“As major agriculture and oil multinationals set their sights on emerging markets for agrifuels, Carlsson describes caravans of veggie oil powered vehicles, smelling of popcorn and French fries, taking to the streets to spread inspiration and know-how about sustainable, small-scale biodiesel production… [This book is] a timely and valuable contribution to understandings of the myriad ways in which creative resistance operates always and everywhere.”-WorkingUSA: The Journal of Labor and Society
Outlaw bicycling, urban permaculture, biofuels, free software, and even the Burning Man festival are windows into a scarcely visible social transformation that is redefining politics as we know it. As capitalism continues to corral every square inch of the globe into its logic of money and markets, new practices are emerging through which people are taking back their time and technological know-how. In small, under-the-radar ways, they are making life better right now, simultaneously building the foundation—technically and socially—for a genuine movement of liberation from market life.

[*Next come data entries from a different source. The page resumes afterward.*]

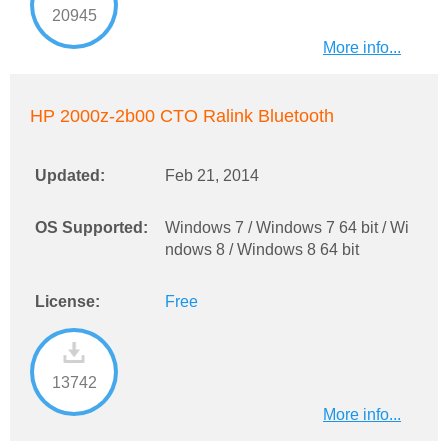
20945
More info...
HP 2000z-2b00 CTO Ralink Bluetooth
Updated:
Feb 21, 2014
OS Supported:
Windows 7 / Windows 7 64 bit / Wi
ndows 8 / Windows 8 64 bit
License:
Free
13742
More info...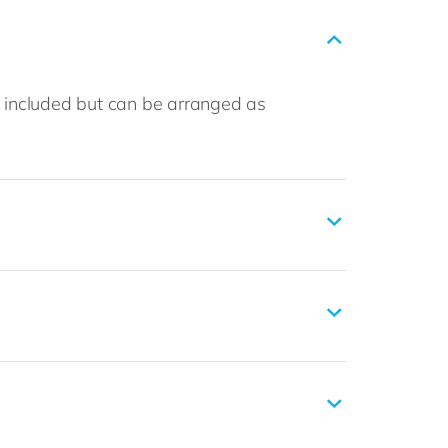
t included but can be arranged as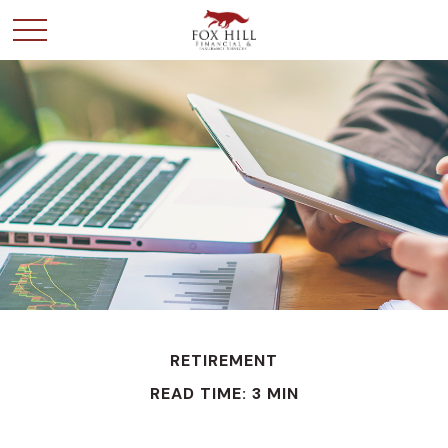
RETIREMENT
READ TIME: 3 MIN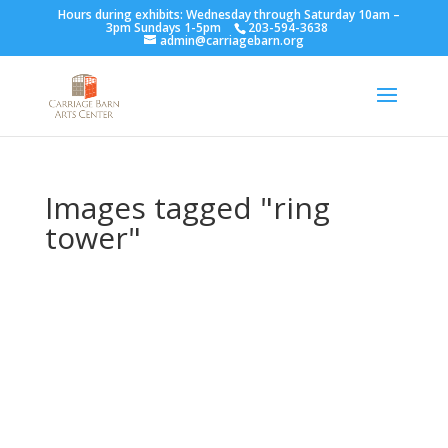
Hours during exhibits: Wednesday through Saturday 10am –
3pm Sundays 1-5pm
203-594-3638
admin@carriagebarn.org
Images tagged "ring
tower"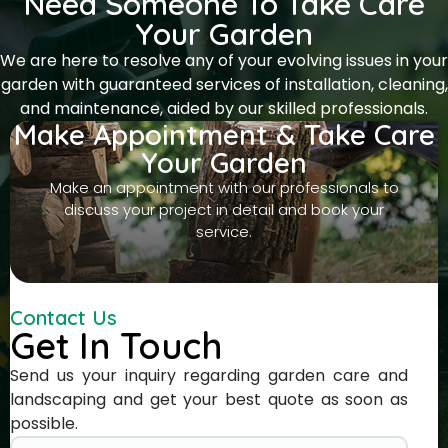
Need Someone To Take Care
Your Garden
We are here to resolve any of your evolving issues in your
garden with guaranteed services of installation, cleaning,
and maintenance, aided by our skilled professionals.
Make Appointment & Take Care
Your Garden
Make an appointment with our professionals to
discuss your project in detail and book your
service.
Contact Us
Get In Touch
Send us your inquiry regarding garden care and
landscaping and get your best quote as soon as
possible.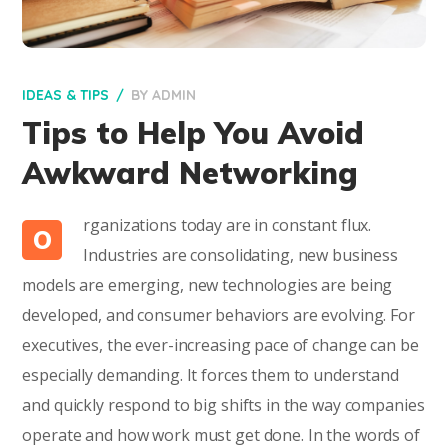
IDEAS & TIPS
BY
ADMIN
Tips to Help You Avoid
Awkward Networking
rganizations today are in constant flux.
O
Industries are consolidating, new business
models are emerging, new technologies are being
developed, and consumer behaviors are evolving. For
executives, the ever-increasing pace of change can be
especially demanding. It forces them to understand
and quickly respond to big shifts in the way companies
operate and how work must get done. In the words of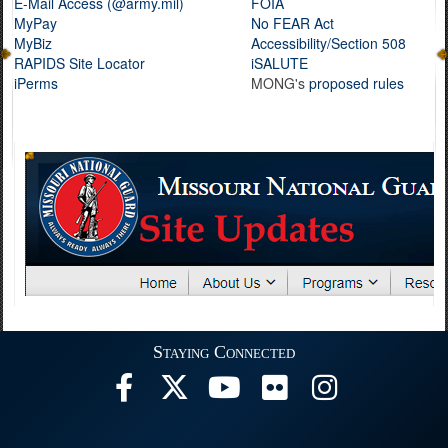
E-Mail Access (@army.mil)
FOIA
MyPay
No FEAR Act
MyBiz
Accessibility/Section 508
RAPIDS Site Locator
iSALUTE
iPerms
MONG's
proposed rules
Staying Connected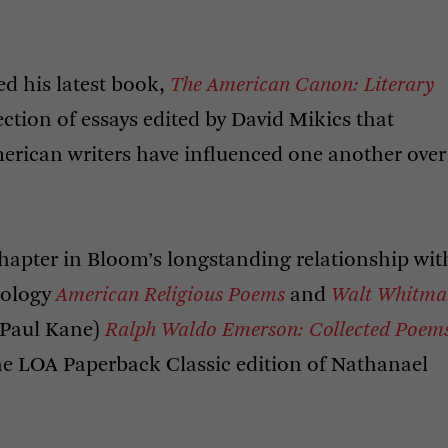
ed his latest book,
The American Canon: Literary
lection of essays edited by David Mikics that
erican writers have influenced one another over
 chapter in Bloom’s longstanding relationship wit
hology
American Religious Poems
and
Walt Whitma
h Paul Kane)
Ralph Waldo Emerson: Collected Poem
he
LOA
Paperback Classic edition of Nathanael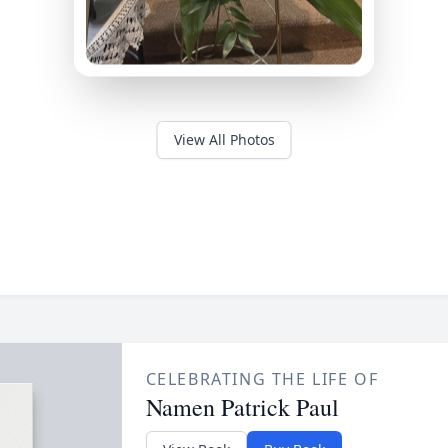
View All Photos
CELEBRATING THE LIFE OF
Namen Patrick Paul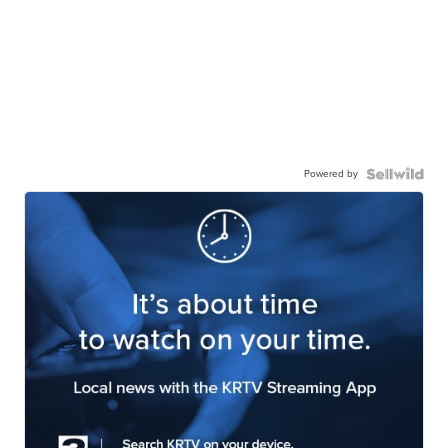
Powered by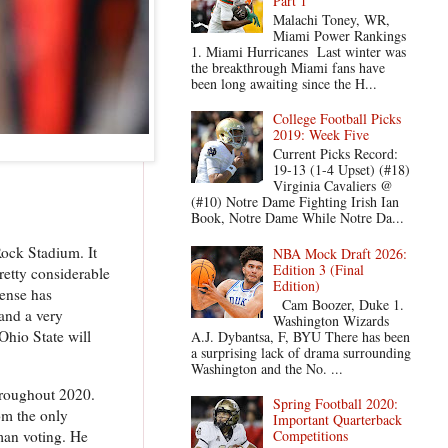
Part 1
Malachi Toney, WR,
Miami Power Rankings
1. Miami Hurricanes Last winter was
the breakthrough Miami fans have
been long awaiting since the H...
College Football Picks
2019: Week Five
Current Picks Record:
19-13 (1-4 Upset) (#18)
Virginia Cavaliers @
(#10) Notre Dame Fighting Irish Ian
Book, Notre Dame While Notre Da...
ock Stadium. It
NBA Mock Draft 2026:
Edition 3 (Final
retty considerable
Edition)
fense has
Cam Boozer, Duke 1.
 and a very
Washington Wizards
Ohio State will
A.J. Dybantsa, F, BYU There has been
a surprising lack of drama surrounding
Washington and the No. ...
throughout 2020.
Spring Football 2020:
om the only
Important Quarterback
man voting. He
Competitions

Nowtopia uncovers the resistance of a slowly recomposing working class in America. Rarely defining themselves by what they do for a living, people from all walks of life are doing incredible amounts of labor in their “non-work” time, creating immediate practical improvements in daily life. The social networks they create, and the practical experience of cooperating outside of economic regulation, become a breeding ground for new strategies to confront the commodification to which capitalism reduces us all.
The practices outlined in Nowtopia embody a deep challenge to the basic underpinnings of modern life, as a new ecologically driven politics emerges from below, reshaping our assumptions about science, technology, and human potential.
Chris Carlsson, executive director of the multimedia history project “Shaping San Francisco,” is a writer, publisher, editor, and community organizer. He has edited four collections of political and historical essays. He helped launch the monthly bike-ins known as Critical Mass, and was the longtime editor of Processed World magazine.